◆ RECORDS PROVIDED ◆
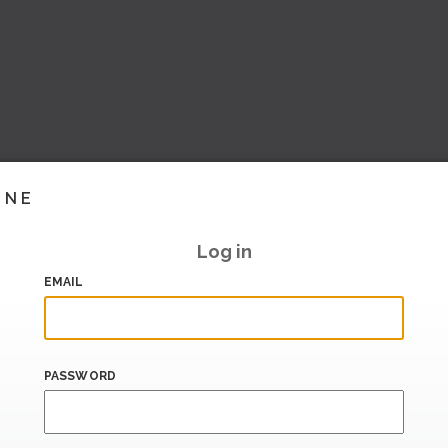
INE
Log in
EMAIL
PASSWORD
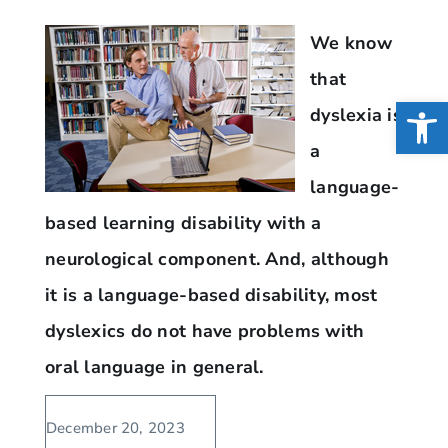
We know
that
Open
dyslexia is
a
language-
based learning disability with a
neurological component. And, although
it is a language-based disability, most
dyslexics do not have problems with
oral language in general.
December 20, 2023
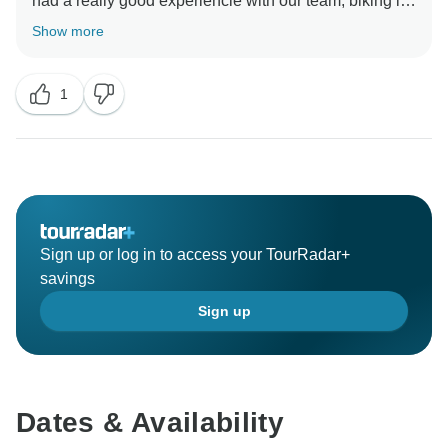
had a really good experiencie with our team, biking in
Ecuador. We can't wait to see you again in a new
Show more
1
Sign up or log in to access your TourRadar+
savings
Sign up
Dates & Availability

◆ EXERCISE AIM ◆
With the pictures left aside, set down each entry above exactly as it stands.

◆ OUTPUT OF THE EXERCISE ◆
INE
Log in
EMAIL
PASSWORD
We know
that
Open
dyslexia is
a
language-
based learning disability with a
neurological component. And, although
it is a language-based disability, most
dyslexics do not have problems with
oral language in general.
December 20, 2023
had a really good experiencie with our team, biking in
Ecuador. We can't wait to see you again in a new
Show more
1
Sign up or log in to access your TourRadar+
savings
Sign up
Dates & Availability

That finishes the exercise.